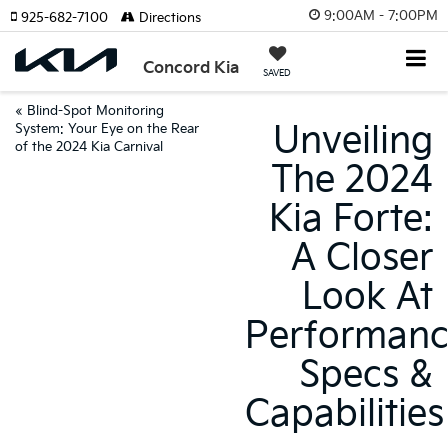
9:00AM - 7:00PM
925-682-7100
Directions
Concord Kia
SAVED
«
Blind-Spot Monitoring
Unveiling
System: Your Eye on the Rear
of the 2024 Kia Carnival
The 2024
Kia Forte:
A Closer
Look At
Performan
Specs &
Capabilities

**Your goal**
This exercise calls for a verbatim output of the entries, pictures omitted.

**Output for this exercise**
9:00AM - 7:00PM
925-682-7100
Directions
Concord Kia
SAVED
«
Blind-Spot Monitoring
Unveiling
System: Your Eye on the Rear
of the 2024 Kia Carnival
The 2024
Kia Forte:
A Closer
Look At
Performan
Specs &
Capabilities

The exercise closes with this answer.